An older photo of Grandpa's rose in the back of this perennial bed.


I have no idea what variety Grandpa's rose is.  It reaches 4-5' tall, which I suppose means it could be considered a climber, but I just use it as a nice, wild backdrop for my sunny perennial bed.  It tends to sucker quite a bit, so this spring I gave it a heavy thinning and rounding up of the rogue canes just as the buds were breaking dormancy.  Now it has much more air circulation, albeit a few floppy canes that don't have as many neighbors to lean on anymore.  Not that disease seemed to be a problem in this tough old variety; I've never noticed a speck of powdery mildew or black spot on it.  It's sprays of cotton candy pink flowers fade to pale blush pink as they age. The down side of this rose, if I have to choose, is that it's a bit on the prickly mean side, and not a show stopper as far as long-lasting blooms.  The outer petals start browning almost the same instant the flowers open on this old girl, and she only puts on her show for a week or two each summer, and that's it.  But oh, the smell!  It is a deeply sweet and spicy fragrance.  I have no idea how to describe it, but I don't think you get a fragrance like this in the newer varieties of roses anymore. 

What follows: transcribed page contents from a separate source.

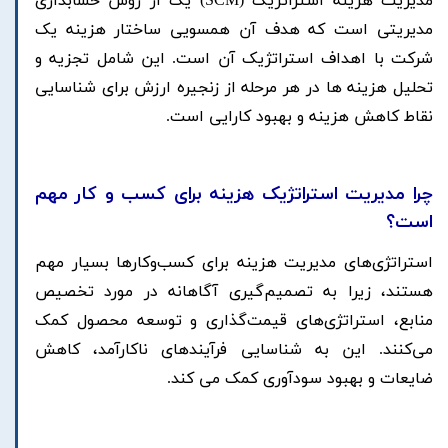
مدیریت هزینه استراتژیک (SCM) یک از روش حسابداری
مدیریتی است که هدف آن همسویی ساختار هزینه یک
شرکت با اهداف استراتژیک آن است. این شامل تجزیه و
تحلیل هزینه ها در هر مرحله از زنجیره ارزش برای شناسایی
نقاط کاهش هزینه و بهبود کارایی است.
چرا مدیریت استراتژیک هزینه برای کسب و کار
مهم
است؟
استراتژی‌های مدیریت هزینه برای کسب‌وکارها بسیار مهم
هستند، زیرا به تصمیم‌گیری آگاهانه در مورد تخصیص
منابع، استراتژی‌های قیمت‌گذاری و توسعه محصول کمک
می‌کنند. این به شناسایی فرآیندهای ناکارآمد، کاهش
ضایعات و بهبود سودآوری کمک می کند.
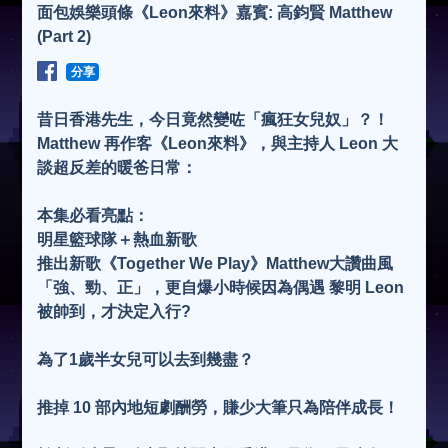
面包娛樂頭條《Leon來料》嘉賓: 高鈞賢 Matthew
(Part 2)
分享
昔日香港先生，今日竟然變咗「瘋狂女兒奴」？！
Matthew 再作客《Leon來料》，與主持人 Leon 大
談超反差的暖爸日常：
本集必看亮點：
明星籃球隊＋熱血新歌
推出新歌《Together We Play》Matthew大讚曲風
「強、勁、正」，更自爆小時候因為偶遇 黎明 Leon
被帥到，才決定入行?
為了1歲半女兒可以去到幾盡？
推掉 10 部內地短劇酬勞，賺少大筆只為陪伴成長！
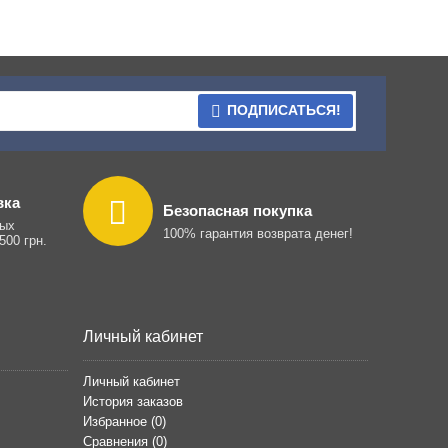
ПОДПИСАТЬСЯ!
вка
Безопасная покупка
ных
100% гарантия возврата денег!
500 грн.
Личный кабинет
Личный кабинет
История заказов
Избранное (
0
)
Сравнения (
0
)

Fragrance has often been overlooked and left behind in the plant breeding world's quest for longer bloom time or repeat blooming, disease resistance, production time, shippability or unusual rose colors (think florist industry).   While these are all arguably important features, fragrance seems like it should be the signature of any rose, no?  It totally makes all the thorns worthwhile.  I hope to always have this sentimental, if not 'perfect', rose to help me remember my roots.